Selection for some genes.


<?xml version="1.0" encoding="ISO-8859-5"?>
<SELECTION>
	<HEADER name="cc_Selection5">
		<DATA source="c:/data/cc.txt"/>
		<COMMENT><![CDATA["$F1 == "GEN14263" | $F12 >= 300"]]></COMMENT>
	</HEADER>
	<ELEMENTS type="GENES" count="9">
	<![CDATA[0;1;2;10;14;15;17;26;30]]>
	</ELEMENTS>
</SELECTION>

Selection for some fields (samples).


<?xml version="1.0" encoding="ISO-8859-5"?>
<SELECTION>
	<HEADER name="notterman2001_set1">
		<DATA source="c:/data/notterman2001_set1.txt"/>
		<COMMENT><![CDATA["From cc.txt data file."]]></COMMENT>
	</HEADER>
	<ELEMENTS type="FIELDS" count="10">
	  <![CDATA[0;1;2;3;5;6;7;18;19;30]]>
	</ELEMENTS>
</SELECTION>

Selection files may be selected during the SelTag execution and also used by SelTag for calculation and/or visualization. Note, each selection file is linked to large data file by its name. Selection data cannot be applied to another data file.

Expression syntax

The logical expression contains field (experiment) indices denoted as $FX (where X is the field index) and relationships between values of the fields. For example, string
$F24 < 100
means that genes should be selected that have expression level for the field 24 lower then 100. To compare field values several operations can be used:

==equal
<less than
<=less or equal to
>greater than
>=greater or equal to
!=not equal

Complex queries may be formed using logical operations AND (&), OR (|), NOT (!) and parentheses for simple queries. For example, query
($F10 lt; 100 ) & ($F23 >= 0 )
should return all genes with expression level in the experiment #10 lower than 100 and expression level in experiment #23 greater or equal to zero.

Some additional operations may be used also.

+,-sum and difference
*,/multiply and divide by
ABS(x)absolute deviation of x
x^y x in y power
SQRT(x)square root of x

For example,
ABS($F10-$F11) < 100
Will select genes for which absolute deviation between expression levels in 10 and 11 experiments is lower than 100. Arithmetical operations are allowed with the numerical fields only.

Text comparison is also possible if the compared field is of the STRING or WORD types.

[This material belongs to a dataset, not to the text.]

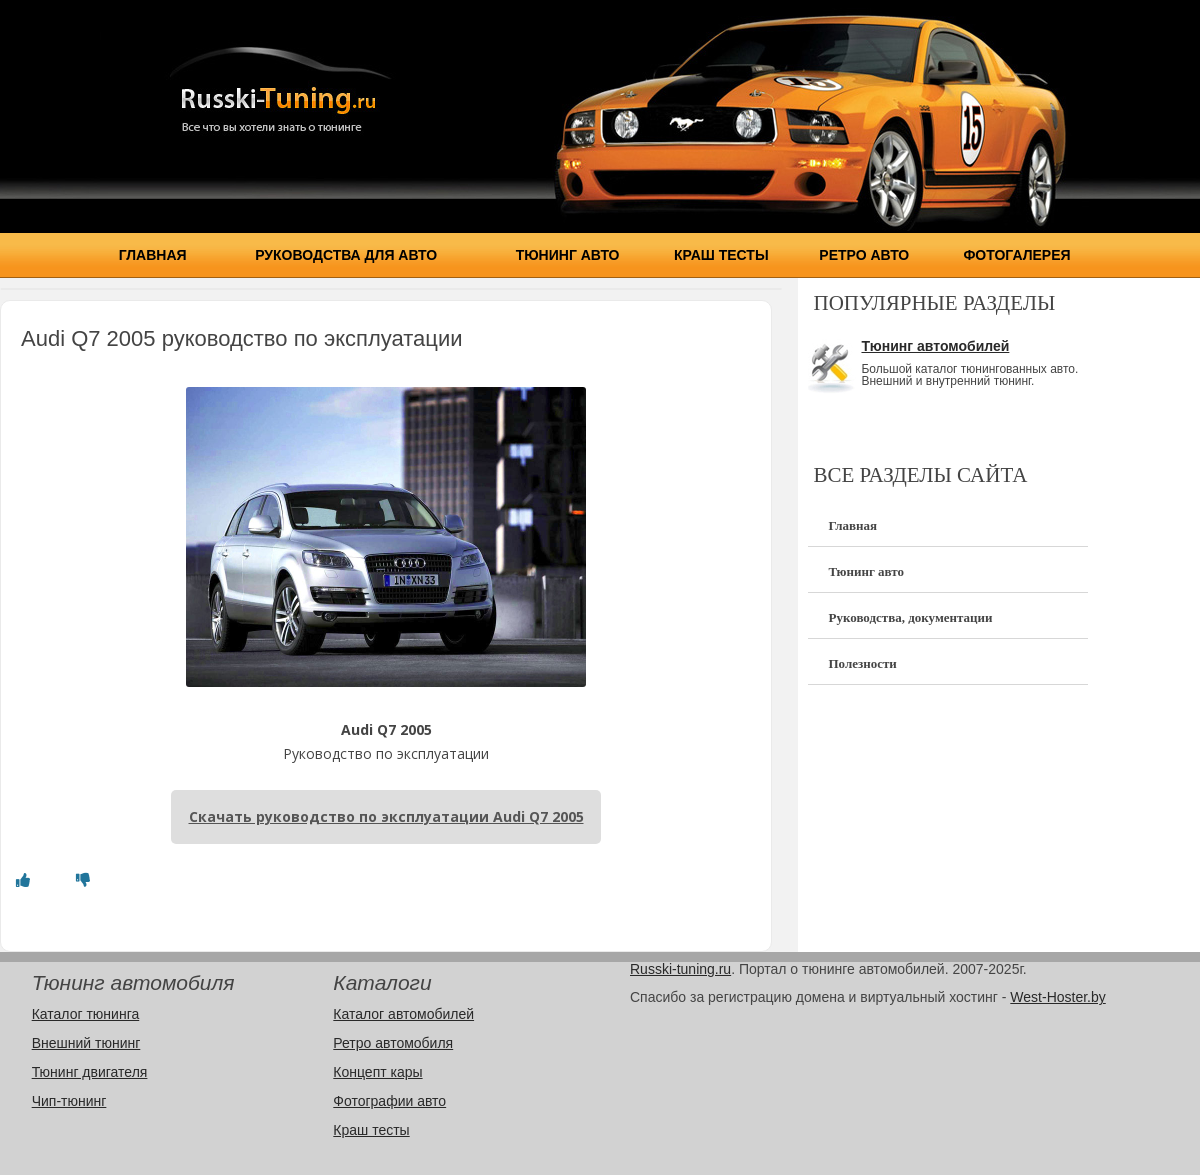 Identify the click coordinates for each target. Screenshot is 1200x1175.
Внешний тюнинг (86, 1043)
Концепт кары (377, 1072)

For example, to select query with name "Gene2356" in the field $F1, one can set query
$F1=="Gene2356"
Note that the textual values is better to put in quotation marks, this will allow to process even strings containing spaces and special characters (arithmetical or logical operations described above).

Genes can be also selected by their numbers in data file, for example, query
$N <= 400
returns all genes with indices from 1 to 400.

Genes can be selected by their expression level in the field (experiment) group. For example, to select genes with the expression level greater than 100 in any of the experiment from group 1, the following query is applicable:
$G1 > 100

Condition level can be applied to the group selection, namely, user can specify the number of fields from the group satisfying condition. To select genes for which at least in 10 experiments expression level is greater than 100, the previous query can be modified:
$G1:10 > 100

The condition can be specified in percents of group size:
$G1:50% > 100
The latter query allow to select genes in which at least 50% experiments from group 1 have expression level greater than 100.

The score can be ascribed to the gene upon query evaluation. For example if the query is $F3 > 100 and there are two genes satisfying this condition with $F3 expression levels 105 and 800, the gene with expression level 800 will have greater score.

Example of the output data


List of selected genes and their scores [12 total]:
No	Index	Name	Score
1	1	GEN30482	0.5167
2	2	GEN03437	0.7767
3	3	GEN03687	0.9467
4	4	GEN24649	0.9600
5	5	GEN09108	0.2333
6	6	GEN09514	0.9933
7	7	GEN24589	0.7067
8	8	GEN02291	1.0233
9	9	GEN24534	0.9300
10	10	GEN14489	0.8000
11	11	GEN33519	0.8000
12	13	GEN35755	0.8633

First line is the header. It contains number of selected genes in parentheses. Second line is the data descriptions, separated by tabulation: No - number of the gene, Index - index of the gene in the large data file; Name - gene name (to determine name field in the data by default program searches the field that is called 'Name' in the field list names); Score - query scores (the better gene fits query expression, the higher the score). Next lines list data for selected genes separated by tabulation.